Embedding model configuration (see Embedding Config table)

language

str

"english"

Language setting

generator_llm / critic_llm Parameters (RAGASLLMConfig)#

Parameter

Type

Default

Description

model_name

str

-

Model name, e.g. "Qwen/Qwen2.5-72B-Instruct-GPTQ-Int4"

provider

str

"openai"

Provider

api_base

Optional[str]

None

API base URL, e.g. "http://127.0.0.1:8000/v1"

api_key

Optional[str]

None

API key

temperature

float

0.0

Generation temperature

max_tokens

Optional[int]

None

Maximum number of tokens

embeddings Parameters (RAGASEmbeddingConfig)#

Parameter

Type

Default

Description

model_name_or_path

str

-

Model name or path, e.g. "AI-ModelScope/m3e-base"

provider

str

"huggingface"

Provider

api_base

Optional[str]

None

API base URL (when using API embeddings)

api_key

Optional[str]

None

API key

FAQ#

LLM Errors / API Timeout#

  • Ensure the LLM service is running and the api_base URL is accessible.

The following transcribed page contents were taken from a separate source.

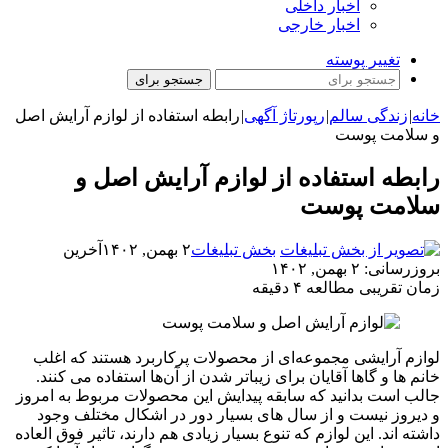
اخبار داخلی
اخبار خارجی
تغییر پوسته
جستجو برای
خانه
|
زندگی سالم
|
رپورتاژ آگهی
|
رابطه استفاده از لوازم آرایش اصل
و سلامت پوست
رابطه استفاده از لوازم آرایش اصل و
سلامت پوست
بخش تبلیغات
۲ بهمن, ۱۴۰۲
آخرین
بروزرسانی: ۲ بهمن, ۱۴۰۲
زمان تقریبی مطالعه ۴ دقیقه
لوازم آرایشی مجموعه‌ای از محصولات پرکاربرد هستند که اغلب
خانم ها و گاها آقایان برای زیباتر شدن از آن‌ها استفاده می کنند.
جالب است بدانید که سابقه پیدایش این محصولات مربوط به امروز
و دیروز نیست و از سال های بسیار دور در اشکال مختلف وجود
داشته اند. این لوازم که تنوع بسیار زیادی هم دارند، تاثیر فوق العاده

  • If using a local model (e.g. deployed with vLLM), confirm the model has finished loading.

  • For timeout issues, try increasing the client timeout or reducing batch_size.

Metrics Explained#

Metric

Evaluation Dimension

Requires reference

Faithfulness

Whether the answer is grounded in context (no hallucination)

No

AnswerRelevancy

Whether the answer is relevant to the question

No

ContextPrecision

Proportion of relevant information in context

Yes

ContextRecall

Completeness of retrieved information for answering

Yes

AnswerCorrectness

Agreement between answer and ground truth

Yes

MultiModalFaithfulness

Whether multi-modal answer is grounded in text-image context

No

MultiModalRelevance

Whether multi-modal answer is relevant to the question

No

Model Selection Guide#

  • Evaluation model (critic_llm): Recommended to use 70B+ parameter instruction models or proprietary models (e.g. GPT-4o) for stable and reliable scoring.

  • Generator model (generator_llm): Also recommended 70B+ parameters; smaller models are prone to output format errors causing generation failures.

  • Embedding model (embeddings): Lightweight models such as AI-ModelScope/m3e-base or AI-ModelScope/bge-large-zh work well.